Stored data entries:
########################################

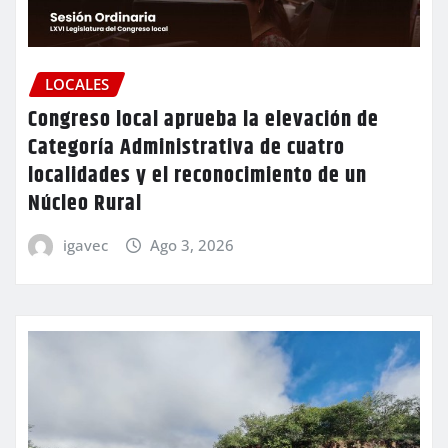
LOCALES
Congreso local aprueba la elevación de
Categoría Administrativa de cuatro
localidades y el reconocimiento de un
Núcleo Rural
igavec
Ago 3, 2026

########################################

• _What is needed_:
Retype the records in full, exactly as given, and omit the pictures.

• _Answer space_:
LOCALES
Congreso local aprueba la elevación de
Categoría Administrativa de cuatro
localidades y el reconocimiento de un
Núcleo Rural
igavec
Ago 3, 2026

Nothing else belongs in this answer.